The clinic will again work outside of any strict governmental regulation or oversight from the U.S. medical community.
Most prominent oncologists in the U.S. won’t recommend it, but former patients such as Lampe and Phillips will praise it.
“They had some problems just before it closed, but it sounds like they have been straightened out,” Phillips said. “I’m still a believer in what they did for me and will do again. Until I went there, I never thought I’d live past 50. I’m here today because of what they did for me.”

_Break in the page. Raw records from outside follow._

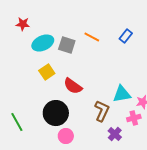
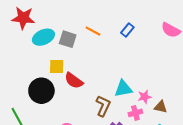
red star: (23, 24) -> (23, 18), size x1.6
yellow square: (47, 72) -> (57, 66), moved, turned 35
black circle: (56, 113) -> (41, 91), moved

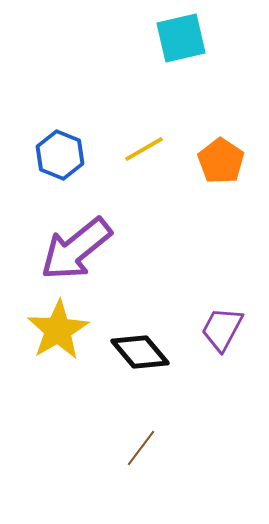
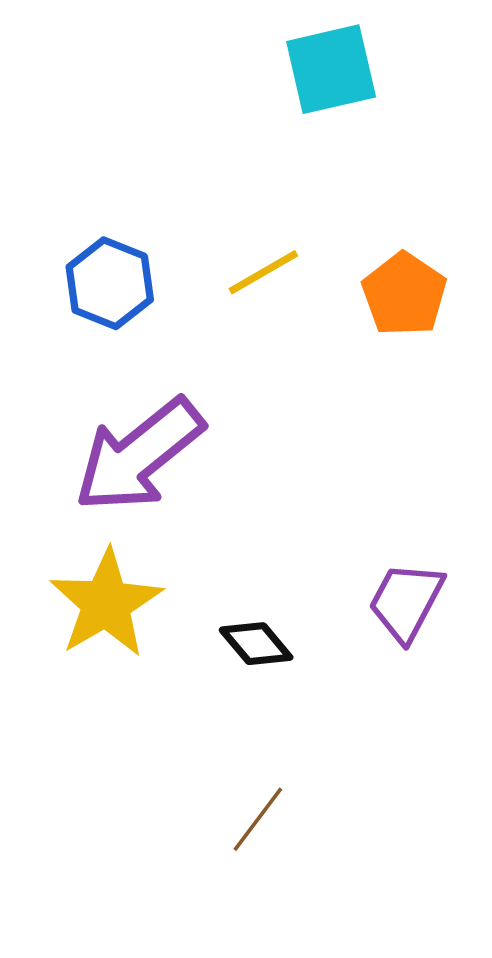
black diamond: (140, 352) -> (256, 644), size x0.7

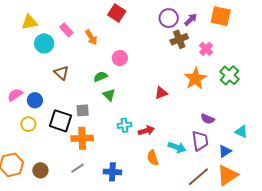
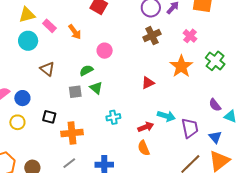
yellow triangle: (30, 22) -> (27, 15), moved
brown cross: (179, 39) -> (152, 36), moved
gray square: (83, 110) -> (75, 92), moved
purple semicircle: (208, 119) -> (215, 105), moved, turned 32
black square: (60, 121) -> (49, 117), size x0.6
red arrow: (146, 131) -> (146, 127), moved
cyan arrow: (177, 147) -> (166, 116), moved
blue triangle: (225, 151) -> (215, 137), turned -32

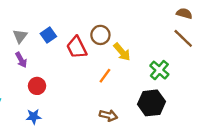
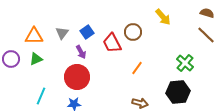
yellow arrow: (122, 52) -> (163, 17), moved
purple arrow: (21, 60) -> (81, 52), moved
red circle: (37, 86) -> (77, 77), size x1.6

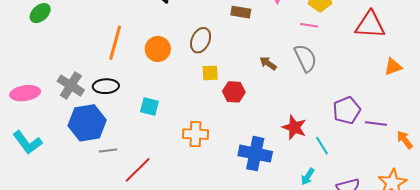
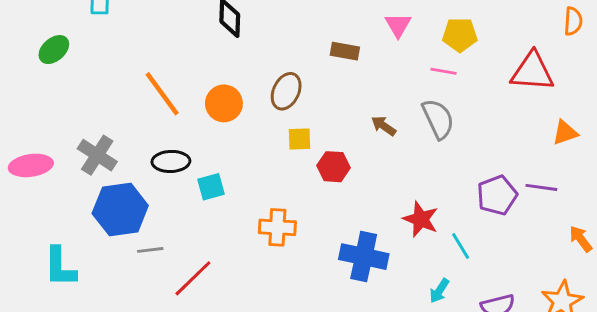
orange line: (115, 43) -> (162, 94), turned -52
black ellipse: (106, 86) -> (171, 161), moved
cyan square: (149, 107) -> (211, 187), turned -30
purple line: (376, 124) -> (541, 187), moved
cyan L-shape: (27, 142) -> (60, 267), moved, turned 36

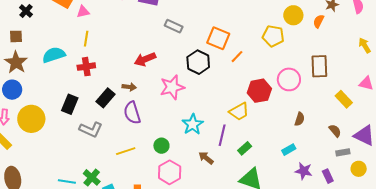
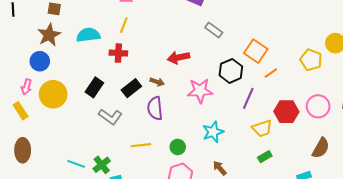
brown semicircle: (300, 119) -> (321, 148), size x1.5
purple line: (222, 135) -> (248, 98), moved
green rectangle: (245, 148) -> (265, 157), moved

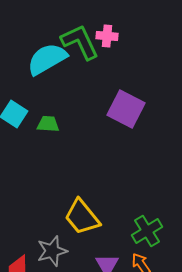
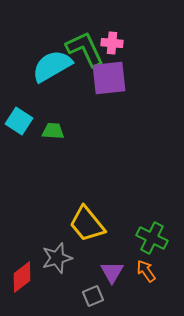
purple square: (126, 109) -> (109, 78), moved, turned -33
green cross: (147, 231) -> (152, 238), turned -32

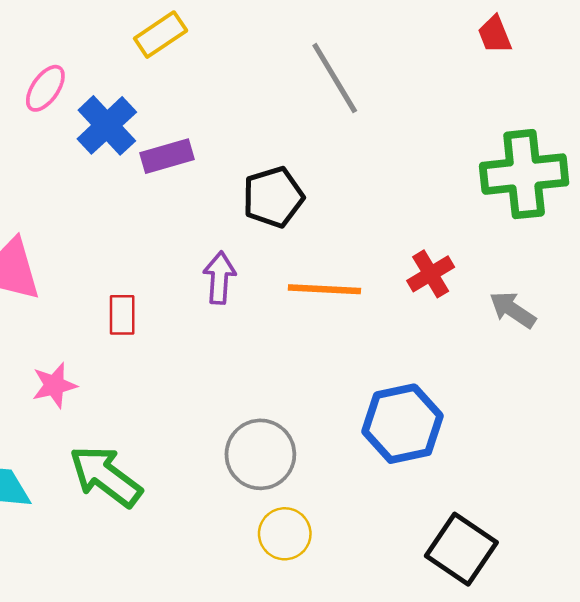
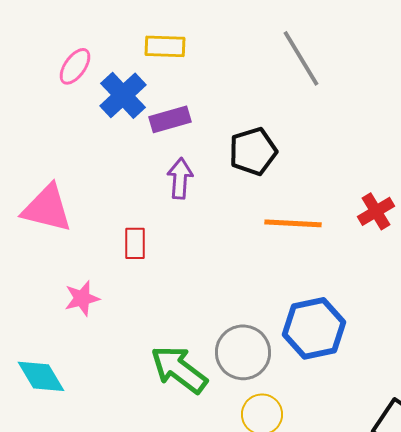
yellow rectangle: (161, 35) -> (165, 46), moved, turned 36
purple arrow: (219, 278) -> (180, 178), moved
blue hexagon: (402, 424) -> (314, 328), moved
green arrow: (106, 476) -> (179, 369), moved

The U.S. Food and Drug Administration once lobbied unsuccessfully to close IAT. The actual closure came after founder Dr. Lawrence Burton died and successor Dr. John Clement retired.
A changing philosophy, poor management, continued skepticism by the U.S. medical establishment, and the aging staff led to a quick, downward spiral.
Back to What Worked Years Ago
Brown, who once worked with Burton and Clement, is behind the reopening.
Lynn Austin, a nurse and administrator who spent almost 40 years at IAT under Burton and Clement, also has returned.
A former patient donated more than $250,000 to upgrade and modernize the facility where it will be housed, only a few blocks from before.
“I started here a long time ago, and I became a believer after what I was seeing,” Austin said. “I’d see a sick patient come in, and think, oh dear, I don’t know if we can help him. And quite often, I was pleasantly surprised at how well they did.”
The clinic will treat a wide variety of cancers, including more common ones than mesothelioma, a rare and aggressive cancer with no definitive cure.
Lampe and Phillips first came to the Bahamas after being diagnosed at prominent cancer centers in the U.S.
Both had their diagnosis reconfirmed at other U.S. facilities. Neither was given much hope for survival, leading to their first trip to Freeport, believing it was their only chance.
“We’re excited about what we can offer these patients now who often have no other options,” Brown said. “To see them come in, and then leave in remission, or cancer-free, that really triggers me. That’s why I’m doing this again.”